Your task: If a line in the records below contains the word "para", copy it out.

Data listing:
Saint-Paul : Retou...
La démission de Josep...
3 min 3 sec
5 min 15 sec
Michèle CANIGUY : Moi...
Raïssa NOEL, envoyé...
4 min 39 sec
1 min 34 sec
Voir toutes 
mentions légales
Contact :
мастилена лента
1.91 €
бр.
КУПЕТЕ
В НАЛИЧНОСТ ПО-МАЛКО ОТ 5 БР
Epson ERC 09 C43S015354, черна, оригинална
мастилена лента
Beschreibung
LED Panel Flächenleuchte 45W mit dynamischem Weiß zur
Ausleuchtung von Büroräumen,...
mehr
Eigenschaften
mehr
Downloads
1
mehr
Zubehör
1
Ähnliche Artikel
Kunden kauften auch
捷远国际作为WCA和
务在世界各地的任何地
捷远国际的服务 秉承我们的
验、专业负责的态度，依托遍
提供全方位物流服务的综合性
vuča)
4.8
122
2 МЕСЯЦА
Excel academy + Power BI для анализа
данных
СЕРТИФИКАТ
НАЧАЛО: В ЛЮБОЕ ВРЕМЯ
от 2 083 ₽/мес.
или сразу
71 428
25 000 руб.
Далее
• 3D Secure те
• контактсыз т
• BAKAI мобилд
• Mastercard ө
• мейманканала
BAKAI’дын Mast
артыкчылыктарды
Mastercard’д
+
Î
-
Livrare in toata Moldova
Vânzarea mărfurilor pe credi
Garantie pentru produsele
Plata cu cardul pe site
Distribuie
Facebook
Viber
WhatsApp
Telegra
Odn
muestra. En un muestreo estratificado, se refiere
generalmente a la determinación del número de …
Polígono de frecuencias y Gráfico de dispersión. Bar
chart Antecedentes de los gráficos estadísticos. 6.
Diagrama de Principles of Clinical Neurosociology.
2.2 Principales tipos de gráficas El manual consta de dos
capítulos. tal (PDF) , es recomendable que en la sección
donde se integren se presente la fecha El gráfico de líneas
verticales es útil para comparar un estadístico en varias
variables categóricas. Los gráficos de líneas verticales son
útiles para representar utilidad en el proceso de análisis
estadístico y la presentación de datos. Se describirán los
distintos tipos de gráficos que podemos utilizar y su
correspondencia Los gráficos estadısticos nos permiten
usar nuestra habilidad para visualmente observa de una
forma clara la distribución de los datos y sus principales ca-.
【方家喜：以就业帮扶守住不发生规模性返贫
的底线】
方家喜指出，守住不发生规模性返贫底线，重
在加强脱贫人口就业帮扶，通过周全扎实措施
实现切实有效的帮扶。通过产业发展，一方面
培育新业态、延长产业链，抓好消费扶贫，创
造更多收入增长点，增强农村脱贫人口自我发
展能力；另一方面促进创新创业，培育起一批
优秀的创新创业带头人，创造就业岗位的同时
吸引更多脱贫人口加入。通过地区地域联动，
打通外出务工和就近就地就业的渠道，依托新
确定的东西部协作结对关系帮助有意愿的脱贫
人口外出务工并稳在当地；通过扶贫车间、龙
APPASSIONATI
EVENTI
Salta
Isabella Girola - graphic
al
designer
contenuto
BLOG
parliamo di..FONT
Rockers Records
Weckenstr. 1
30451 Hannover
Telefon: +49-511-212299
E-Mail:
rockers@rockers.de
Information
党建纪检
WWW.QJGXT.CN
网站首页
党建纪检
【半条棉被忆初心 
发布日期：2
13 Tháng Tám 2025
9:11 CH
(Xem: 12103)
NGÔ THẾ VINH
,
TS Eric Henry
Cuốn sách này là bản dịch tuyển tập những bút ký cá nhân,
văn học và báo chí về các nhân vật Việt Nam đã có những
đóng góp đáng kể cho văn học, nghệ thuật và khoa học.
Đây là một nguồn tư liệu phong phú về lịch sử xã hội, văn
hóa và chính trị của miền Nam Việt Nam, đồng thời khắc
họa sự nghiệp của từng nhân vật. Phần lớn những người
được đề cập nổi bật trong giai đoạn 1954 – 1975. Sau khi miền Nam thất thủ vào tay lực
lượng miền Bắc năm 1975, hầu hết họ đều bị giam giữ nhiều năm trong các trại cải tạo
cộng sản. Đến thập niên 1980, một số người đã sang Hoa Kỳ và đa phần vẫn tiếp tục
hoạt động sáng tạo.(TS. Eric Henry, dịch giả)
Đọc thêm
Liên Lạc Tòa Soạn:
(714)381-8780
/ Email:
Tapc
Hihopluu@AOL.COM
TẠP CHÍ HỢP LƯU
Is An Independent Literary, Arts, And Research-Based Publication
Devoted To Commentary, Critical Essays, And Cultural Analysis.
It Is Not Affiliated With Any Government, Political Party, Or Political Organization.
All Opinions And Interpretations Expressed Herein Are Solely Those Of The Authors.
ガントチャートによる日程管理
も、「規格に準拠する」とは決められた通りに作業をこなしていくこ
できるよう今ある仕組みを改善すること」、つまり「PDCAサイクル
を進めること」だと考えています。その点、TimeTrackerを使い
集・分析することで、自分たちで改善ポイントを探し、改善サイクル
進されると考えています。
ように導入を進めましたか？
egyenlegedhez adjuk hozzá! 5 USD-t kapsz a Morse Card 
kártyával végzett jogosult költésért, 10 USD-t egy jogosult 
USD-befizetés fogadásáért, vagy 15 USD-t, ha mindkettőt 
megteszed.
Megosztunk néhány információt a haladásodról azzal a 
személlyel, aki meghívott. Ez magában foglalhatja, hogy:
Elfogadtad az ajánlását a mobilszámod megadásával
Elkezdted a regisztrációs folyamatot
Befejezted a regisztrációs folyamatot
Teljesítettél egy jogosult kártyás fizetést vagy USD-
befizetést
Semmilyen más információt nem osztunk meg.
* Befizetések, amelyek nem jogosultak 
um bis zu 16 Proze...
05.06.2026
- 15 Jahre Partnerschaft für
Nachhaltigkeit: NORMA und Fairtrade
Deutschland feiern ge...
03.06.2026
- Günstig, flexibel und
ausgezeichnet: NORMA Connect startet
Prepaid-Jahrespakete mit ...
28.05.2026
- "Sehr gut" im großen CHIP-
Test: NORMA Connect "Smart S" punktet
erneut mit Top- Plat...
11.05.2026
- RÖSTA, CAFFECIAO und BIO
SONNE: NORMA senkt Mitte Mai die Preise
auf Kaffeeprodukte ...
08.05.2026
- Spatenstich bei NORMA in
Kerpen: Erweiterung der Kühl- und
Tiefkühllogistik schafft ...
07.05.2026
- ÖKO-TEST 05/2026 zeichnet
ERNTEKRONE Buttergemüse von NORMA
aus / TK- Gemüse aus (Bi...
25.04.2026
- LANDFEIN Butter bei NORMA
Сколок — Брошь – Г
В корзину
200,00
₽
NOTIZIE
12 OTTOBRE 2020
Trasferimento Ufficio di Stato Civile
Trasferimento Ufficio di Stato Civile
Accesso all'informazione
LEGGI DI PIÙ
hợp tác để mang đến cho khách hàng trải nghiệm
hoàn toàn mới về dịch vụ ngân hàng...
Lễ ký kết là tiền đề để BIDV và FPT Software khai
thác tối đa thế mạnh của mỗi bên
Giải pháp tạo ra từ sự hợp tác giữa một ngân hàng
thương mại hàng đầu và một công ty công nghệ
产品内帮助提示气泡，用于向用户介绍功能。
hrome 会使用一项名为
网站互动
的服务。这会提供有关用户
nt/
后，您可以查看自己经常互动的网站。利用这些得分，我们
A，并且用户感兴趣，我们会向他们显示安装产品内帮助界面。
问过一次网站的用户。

Answer space:
verticales es útil para comparar un estadístico en varias
útiles para representar utilidad en el proceso de análisis
usar nuestra habilidad para visualmente observa de una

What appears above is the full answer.